The 0.4% monthly decline left activity 8.5% below the depressed
levels of a year earlier and nearly 20% below pre-crisis highs.
Building construction led the decline again in August with a 1.7%
drop that gave a 6.9% annual fall. Civil engineering slipped 1.7% on the
month and was 13.1% lower on the year.
(The latest seasonally adjusted estimates are based on data from
seven of Eurozone’s 16 member states.)
Sector activity appears unlikely to regain dynamism this year,
despite ongoing public stimulus for infrastructure projects. Any
recovery next year is likely to be dampened by more restrictive public
spending.
Leading indicators point to a deterioration in the near term.
Sector sentiment as measured by the European Commission recovered
further in September, largely reflecting less negative employment
expectations in Germany and Spain.
However, builders said recent activity had weakened markedly,
especially in Spain, and they were somewhat more negative on order
books, again particularly in Spain.
Construction firms surveyed by the magazine Construction Europe
last month said activity had slowed for the third straight month to the
weakest pace since February. The bulk of respondents still expect an
improvement in a year’s time.
At the six-month horizon, most financial analysts foresee little
change in activity and the rest are marginally optimistic on balance,
ZEW’s September survey showed.
Construction in Spain fell 1.8% in August, receding further after a
pick-up in June ahead of the one-point hike in the VAT on homes sales at
mid-year. Activity was 34.7% below the previous-year level. Having
precipitated the recession, the collapse of the housing bubble is now
holding back the economic recovery.
With a stock of unsold houses in Spain of around 700,000 units, it
could be years before market equilibrium is reached. Analysts at Credit
Agricole estimate that the ongoing sector contraction could dampen
overall economic growth by up to 1% this year and next.
Germany posted a 0.4% downturn in August, retracing a third of
July’s recovery, but was still 1.7% higher on the year. The Ifo
institute’s surveys suggest that activity has leveled out since the
technical rebound in 2Q. Expectations at the six-month horizon have
receded sharply since early spring and are approaching last year’s
average.
In France, activity slipped 0.1% on the month and was 4.6% lower on
the year. While housing permits are recovering slowly, housing starts
continued to decline through August. Fewer builders polled by Insee in
September reported a decline in activity and their near-term
expectations point to a slower contraction ahead. Insee expects
household investment in housing to recover in the second half — enough
to offset the ongoing contraction in commercial construction by the end
of the year.
As usual, monthly data were not released for Italy, where sector
activity recovered 2.5% in 2Q but was still 3.5% lower on the year.

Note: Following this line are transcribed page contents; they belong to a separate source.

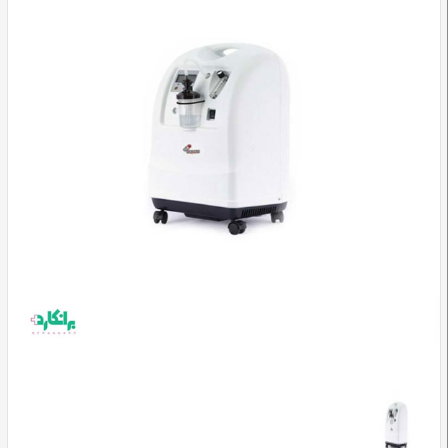
وسایل
تشخیصی
و
آموزشی
مراقبت
محیطی
و
زیبایی
ارتوپدی
و
توانبخشی
تجهیزات
پزشکی
و
درمانی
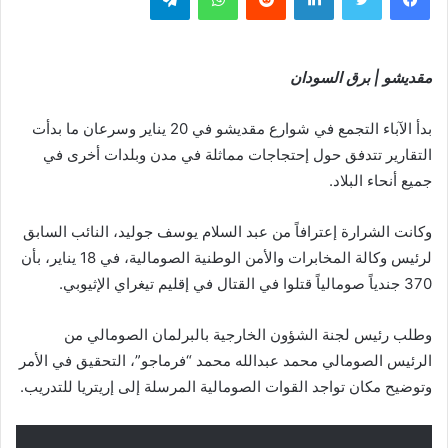
مقديشو | برق السودان
بدأ الآباء التجمع في شوارع مقديشو في 20 يناير وسرعان ما بدأت
التقارير تتدفق حول إحتجاجات مماثلة في مدن وبلدات أخرى في
جميع أنحاء البلاد.
وكانت الشرارة إعترافاً من عبد السلام يوسف جوليد، النائب السابق
لرئيس وكالة المخابرات والأمن الوطنية الصومالية، في 18 يناير، بأن
370 جندياً صومالياً قتلوا في القتال في إقليم تيغراي الإثيوبي.
وطلب رئيس لجنة الشؤون الخارجية بالبرلمان الصومالي من
الرئيس الصومالي محمد عبدالله محمد “فرماجو”، التحقيق في الأمر
وتوضيح مكان تواجد القوات الصومالية المرسلة إلى إريتريا للتدريب.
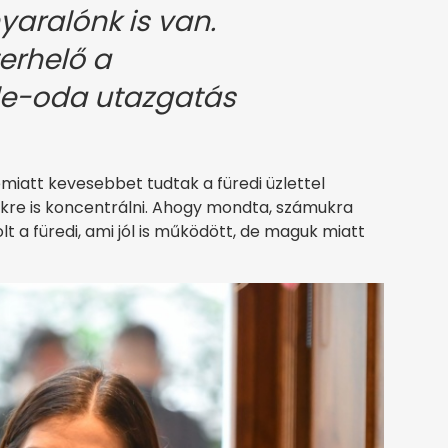
yaralónk is van.
rhelő a
de-oda utazgatás
miatt kevesebbet tudtak a füredi üzlettel
őkre is koncentrálni. Ahogy mondta, számukra
lt a füredi, ami jól is működött, de maguk miatt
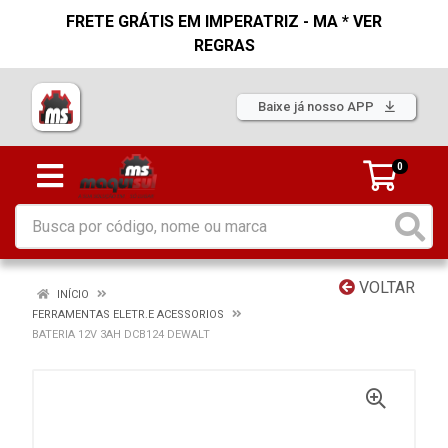
FRETE GRÁTIS EM IMPERATRIZ - MA * VER
REGRAS
Baixe já nosso APP
0
VOLTAR
INÍCIO
FERRAMENTAS ELETR.E ACESSORIOS
BATERIA 12V 3AH DCB124 DEWALT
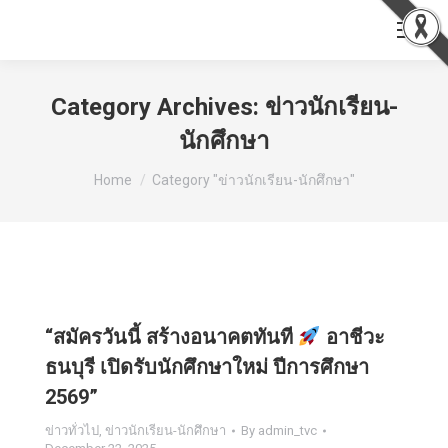
Category Archives:
ข่าวนักเรียน-
นักศึกษา
You are here:
Home
Category "ข่าวนักเรียน-นักศึกษา"
“สมัครวันนี้ สร้างอนาคตทันที
อาชีวะ
ธนบุรี เปิดรับนักศึกษาใหม่ ปีการศึกษา
2569”
ข่าวทั่วไป
,
ข่าวนักเรียน-นักศึกษา
By
admin_tvc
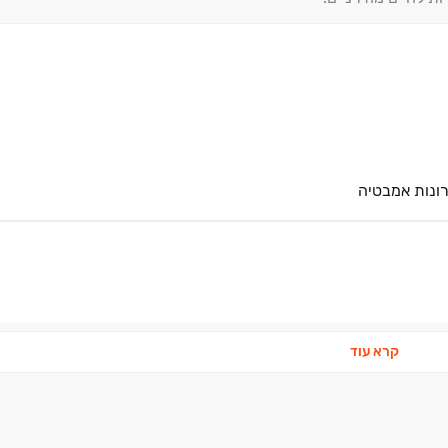
רונות אמבטיה
קרא עוד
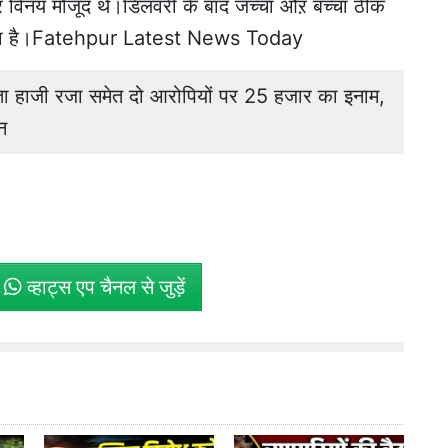
टर विनय मौजूद थे।डिलवरी के बाद जच्चा औऱ बच्चा ठीक
जा रहा है।Fatehpur Latest News Today
हाजी रजा समेत दो आरोपियों पर 25 हजार का इनाम,
न
े
व्हाट्स एप चैनल से जुड़ें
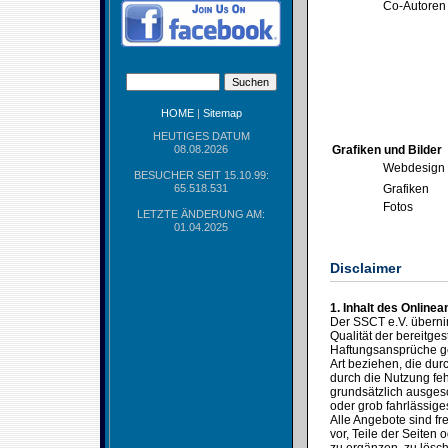
Co-Autoren
HOME
|
Sitemap
HEUTIGES DATUM
08.08.2026
Grafiken und Bilder
Webdesign
BESUCHER SEIT 15.10.99:
65.518.531
Grafiken
Fotos
LETZTE ÄNDERUNG AM:
01.04.2025
Disclaimer
1. Inhalt des Online
Der SSCT e.V. übernimm
Qualität der bereitges
Haftungsansprüche ge
Art beziehen, die du
durch die Nutzung feh
grundsätzlich ausgesc
oder grob fahrlässige
Alle Angebote sind fr
vor, Teile der Seite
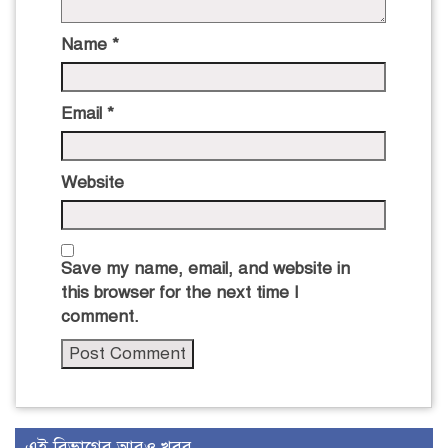
Name
*
Email
*
Website
Save my name, email, and website in
this browser for the next time I
comment.
এই বিভাগের আরও খবর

Isae’s sector survey revealed an erosion in expectations for
construction projects in August.
Elsewhere, activity in the Netherlands fell 2.6% on the month and
was 14.1% below the previous-year level. By contrast, Portugal posted a
2.3% monthly rise, giving a 7.3% decline on the year. Activity in
Slovenia was up 5.2% on the month but 12.2% lower on the year. Slovakia
posted a 2.4% monthly gain, for an annual decline of only 0.8%.